PROBLEM TO SOLVE: Would you write out the entries that follow word for word, omitting any images?

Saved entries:
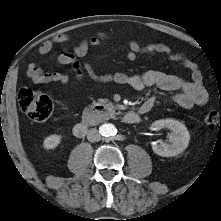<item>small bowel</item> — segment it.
Wrapping results in <instances>:
<instances>
[{"mask_svg": "<svg viewBox=\"0 0 221 221\" xmlns=\"http://www.w3.org/2000/svg\"><path fill=\"white\" fill-rule=\"evenodd\" d=\"M107 35L99 32L97 35L85 38L75 45L71 51L60 54L56 62L59 65L72 67L75 77L82 80L88 77L100 83H118L131 86L141 91L146 86L157 87L165 91H173L172 101L184 109L201 106L208 101V94L202 85V76L198 66L181 53L172 51L163 43H149L141 45L137 41H131L124 51L128 60H135L138 55H165L170 61L180 63L191 72V79L187 80L176 75L166 74L157 70H149L141 74L129 75L126 73H98L88 62L81 61L93 46L100 45ZM70 38L67 34H58L53 38L42 42L38 47L40 55L48 54L55 45L65 44ZM27 76L35 84L61 83L69 85L70 78L67 74L57 71H45L39 64L32 62L28 65ZM155 96L149 97L140 107L142 113L148 112L155 104Z\"/></svg>", "mask_w": 221, "mask_h": 221, "instance_id": "1", "label": "small bowel"}]
</instances>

EXERCISE SOLUTION:
<item>small bowel</item> — segment it.
Wrapping results in <instances>:
<instances>
[{"mask_svg": "<svg viewBox=\"0 0 221 221\" xmlns=\"http://www.w3.org/2000/svg\"><path fill=\"white\" fill-rule=\"evenodd\" d=\"M107 35L99 32L97 35L85 38L75 45L71 51L60 54L56 62L59 65L72 67L75 77L82 80L88 77L100 83H118L131 86L141 91L146 86L157 87L165 91H173L172 101L184 109L201 106L208 101V94L202 85V76L198 66L181 53L172 51L163 43H149L141 45L137 41H131L124 51L128 60H135L138 55H165L170 61L180 63L191 72V79L187 80L176 75L166 74L157 70H149L141 74L129 75L126 73H98L88 62L81 61L93 46L100 45ZM70 38L67 34H58L53 38L42 42L38 47L40 55L48 54L55 45L65 44ZM27 76L35 84L61 83L69 85L70 78L67 74L57 71H45L39 64L32 62L28 65ZM155 96L149 97L140 107L142 113L148 112L155 104Z\"/></svg>", "mask_w": 221, "mask_h": 221, "instance_id": "1", "label": "small bowel"}]
</instances>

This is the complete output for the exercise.